フランスはロシアへ「ミストラル」型ヘリコプター空母の建造の為に支払い済みの代金を返還する。
クレムリンは、この問題が決着したと見ていると公式に表明した。


ロシア大統領ウラジーミル・プーチンは、彼のフランスの同僚(大統領)フランソワ・オランドと電話会談を行なった。
ロシア連邦大統領府広報サービスは、両首脳が「2011年6月に署名されたミストラル型ヘリコプター揚陸ドック艦2隻の建造・供給の為の契約を終了する為の共同決定を下した」と伝えた。

専門家の協議過程で「過去の伝統的なロシアとフランスの友好的な関係が鍵となり、契約下で支払ったロシア側への補償金、更には、設置されたロシア製機器及び材料の返還で相互合意に達した」事は注目される。

更にロシア大統領府広報サービスは、フランスが既に資金を振り込んでいると発表した。
ロシア製機器の返還後、(フランスは)財産権を取得し、双方の艦を処分出来るようになる。

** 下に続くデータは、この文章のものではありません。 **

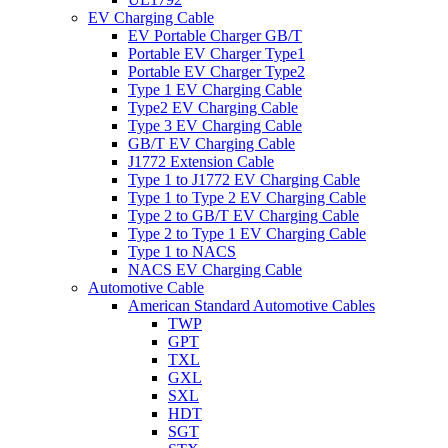
EV Charging Cable
EV Portable Charger GB/T
Portable EV Charger Type1
Portable EV Charger Type2
Type 1 EV Charging Cable
Type2 EV Charging Cable
Type 3 EV Charging Cable
GB/T EV Charging Cable
J1772 Extension Cable
Type 1 to J1772 EV Charging Cable
Type 1 to Type 2 EV Charging Cable
Type 2 to GB/T EV Charging Cable
Type 2 to Type 1 EV Charging Cable
Type 1 to NACS
NACS EV Charging Cable
Automotive Cable
American Standard Automotive Cables
TWP
GPT
TXL
GXL
SXL
HDT
SGT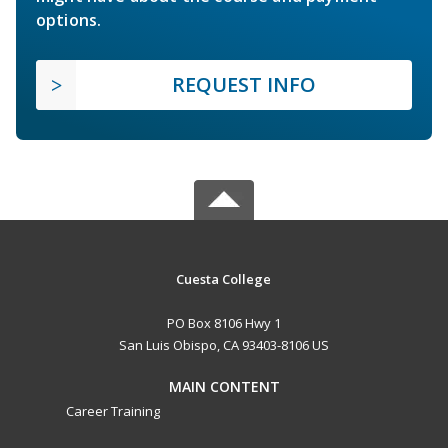
options.
REQUEST INFO
Cuesta College
PO Box 8106 Hwy 1
San Luis Obispo, CA 93403-8106 US
MAIN CONTENT
Career Training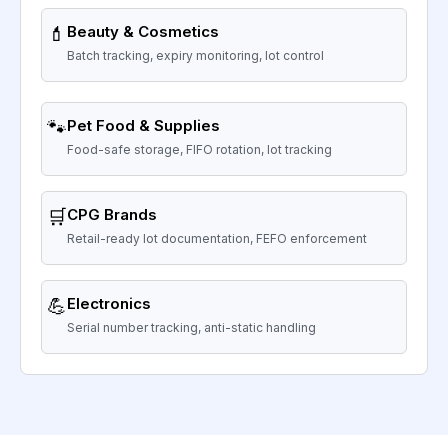
💄
Beauty & Cosmetics
Batch tracking, expiry monitoring, lot control
🐾
Pet Food & Supplies
Food-safe storage, FIFO rotation, lot tracking
🛒
CPG Brands
Retail-ready lot documentation, FEFO enforcement
💪
Electronics
Serial number tracking, anti-static handling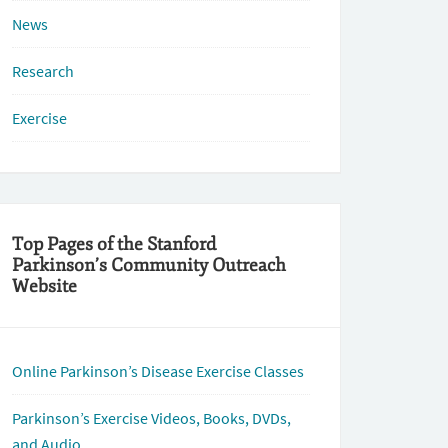
News
Research
Exercise
Top Pages of the Stanford
Parkinson’s Community Outreach
Website
Online Parkinson’s Disease Exercise Classes
Parkinson’s Exercise Videos, Books, DVDs,
and Audio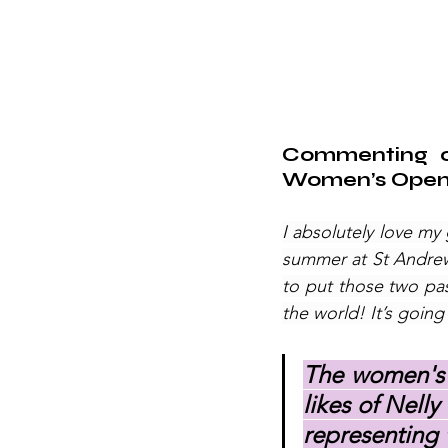
Commenting on
Women’s Open 
I absolutely love my
summer at St Andrews
to put those two pas
the world! It’s going
The women's g
likes of Nell
representing t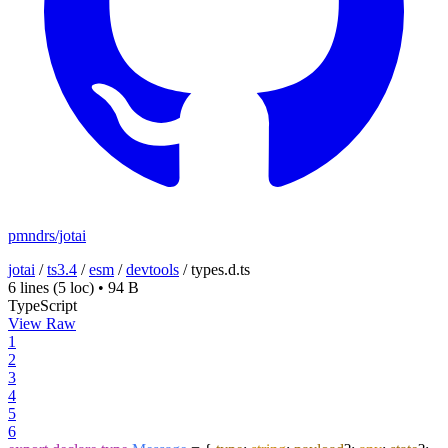
pmndrs/jotai
jotai
/
ts3.4
/
esm
/
devtools
/
types.d.ts
6 lines
(5 loc)
•
94 B
TypeScript
View Raw
1
2
3
4
5
6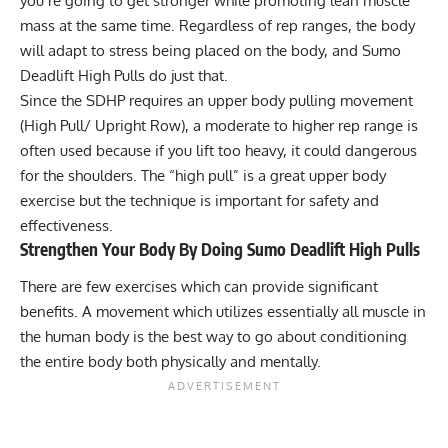
you’re going to get stronger while promoting lean muscle
mass at the same time. Regardless of rep ranges, the body
will adapt to stress being placed on the body, and Sumo
Deadlift High Pulls do just that.
Since the SDHP requires an upper body pulling movement
(High Pull/ Upright Row), a moderate to higher rep range is
often used because if you lift too heavy, it could dangerous
for the shoulders. The “high pull” is a great upper body
exercise but the technique is important for safety and
effectiveness.
Strengthen Your Body By Doing Sumo Deadlift High Pulls
There are few exercises which can provide significant
benefits. A movement which utilizes essentially all muscle in
the human body is the best way to go about conditioning
the entire body both physically and mentally.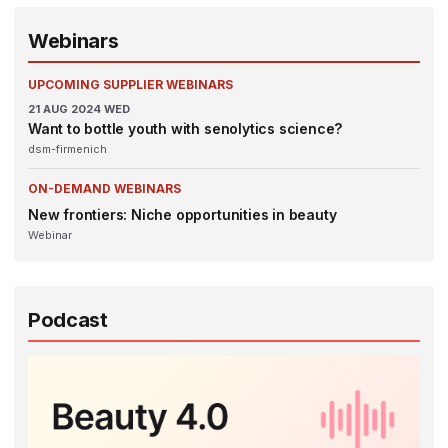
Webinars
UPCOMING SUPPLIER WEBINARS
21
AUG 2024
WED
Want to bottle youth with senolytics science?
dsm-firmenich
ON-DEMAND WEBINARS
New frontiers: Niche opportunities in beauty
Webinar
Podcast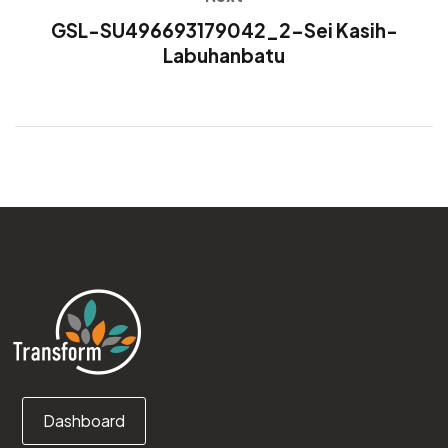
GSL-SU496693179042_2-Sei Kasih-
Labuhanbatu
Dashboard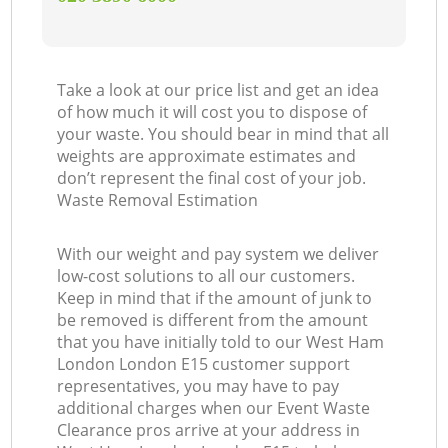
Take a look at our price list and get an idea
of how much it will cost you to dispose of
your waste. You should bear in mind that all
weights are approximate estimates and
don’t represent the final cost of your job.
Waste Removal Estimation
With our weight and pay system we deliver
low-cost solutions to all our customers.
Keep in mind that if the amount of junk to
be removed is different from the amount
that you have initially told to our West Ham
London London E15 customer support
representatives, you may have to pay
additional charges when our Event Waste
Clearance pros arrive at your address in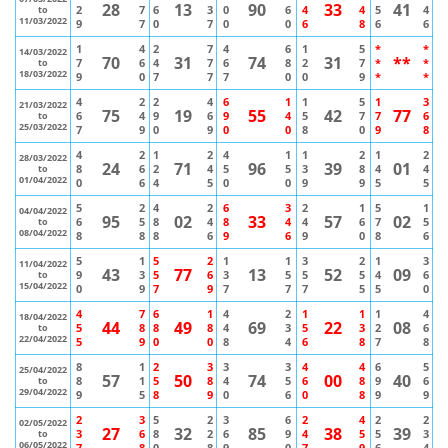
28
13
90
33
41
2
7
6
3
0
6
4
4
5
4
to
11/03/2022
9
7
0
7
0
0
6
8
6
6
1
4
2
7
4
6
1
5
*
*
14/03/2022
70
31
74
31
**
7
6
4
7
6
8
2
7
*
*
to
18/03/2022
9
0
7
7
7
0
0
9
*
*
4
2
2
4
6
1
1
5
1
3
21/03/2022
75
19
55
42
77
6
4
9
6
9
4
5
7
7
6
to
25/03/2022
7
9
0
9
0
0
8
0
9
8
4
2
1
2
4
1
1
2
1
2
28/03/2022
24
71
96
39
01
8
6
2
4
5
5
3
8
4
4
to
01/04/2022
0
6
4
5
0
0
9
9
5
5
5
2
4
2
6
3
2
1
5
1
04/04/2022
95
02
33
57
02
6
5
8
4
8
4
4
6
7
5
to
08/04/2022
8
8
8
6
9
6
9
0
8
6
5
1
5
2
1
1
3
2
1
3
11/04/2022
43
77
13
52
09
9
3
5
6
3
5
5
5
4
6
to
15/04/2022
0
9
7
9
7
7
7
5
5
0
4
7
6
1
4
2
1
1
1
4
18/04/2022
44
49
69
22
08
5
8
8
8
4
3
5
3
2
6
to
22/04/2022
5
9
0
0
8
4
6
8
7
8
8
1
2
3
3
3
4
4
6
5
25/04/2022
57
50
74
00
40
8
1
5
8
4
5
6
8
9
6
to
29/04/2022
9
5
8
9
0
6
0
8
9
9
2
3
5
2
3
6
2
4
2
2
02/05/2022
27
32
85
38
39
3
6
8
2
6
9
4
5
5
3
to
06/05/2022
7
8
0
8
9
0
7
9
6
4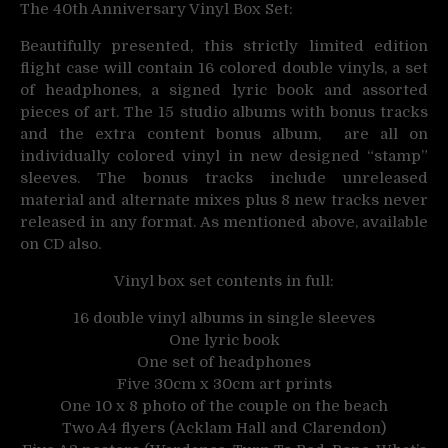
The 40th Anniversary Vinyl Box Set:
Beautifully presented, this strictly limited edition
flight case will contain 16 colored double vinyls, a set
of headphones, a signed lyric book and assorted
pieces of art. The 15 studio albums with bonus tracks
and the extra content bonus album, are all on
individually colored vinyl in new designed “stamp”
sleeves. The bonus tracks include unreleased
material and alternate mixes plus 8 new tracks never
released in any format. As mentioned above, available
on CD also.
Vinyl box set contents in full:
16 double vinyl albums in single sleeves
One lyric book
One set of headphones
Five 30cm x 30cm art prints
One 10 x 8 photo of the couple on the beach
Two A4 flyers (Acklam Hall and Clarendon)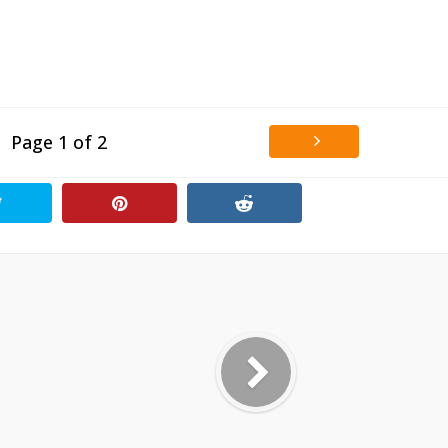
Page 1 of 2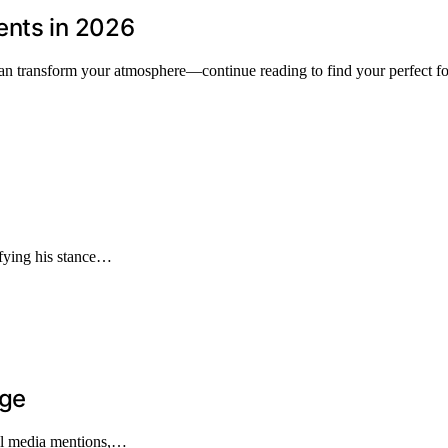
ents in 2026
can transform your atmosphere—continue reading to find your perfect fo
ifying his stance…
age
nal media mentions,…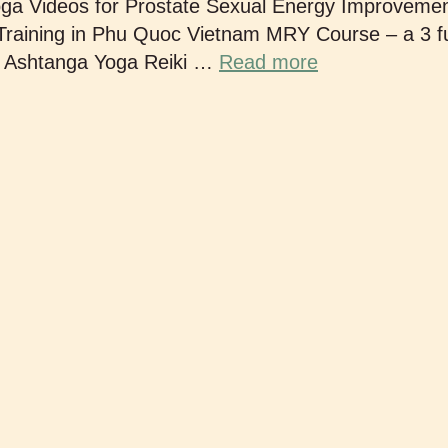
oga Videos for Prostate Sexual Energy Improveme
aining in Phu Quoc Vietnam MRY Course – a 3 fu
e Ashtanga Yoga Reiki …
Read more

「モスクワは、ミストラルに関する問題は完全に決着したと考えております」
広報サービスは表明した。

ロシア「ミストラル」を供給する為の契約を凍結するとフランス当局が初めて発表したのは2014年9月3日であった。
後にフランソワ・オランドは、全てはウクライナ紛争の展開に依ると説明した。
(2014年)11月末、ロシアへの艦の引き渡しの一時停止が正式に決定された。
メディアの報道によると、2015年5月、契約終了の条件に関する交渉が始まった。
最新報道によると、補償金の額は、ほぼ12億ユーロになる。


『ロシア通信社ノーボスチ』より
2015年8月6日9時29分配信
【フランス国防省:「ミストラル」の為の支払いは12億ユーロよりは少なくなる】
モスクワ、8月6日-ロシア通信社ノーボスチ

フランス国防相ジャン・イヴ・ル・ドリアンは、パリ「ミストラル」型ヘリコプター空母2隻の建造契約下の資金を満額支払うつもりであると表明した。
支払額は、12億ユーロよりは少なくなると『ロイター通信』は伝えた。

「2隻の艦の初期費用は12億ユーロでした。
(新たな)合意による支払いは・・・それよりは少なくなります。
今回に限り、ロシアへはユーロ金融債務で返還され、彼らは、それを現金に換える事が出来ます」
国防相
ラジオ局『RTL』の生放送で表明した。

ル・ドリアンによると、正確な金額と合意の基本内容は議会で議論され、当事者間で達した合意を批准しなければならない。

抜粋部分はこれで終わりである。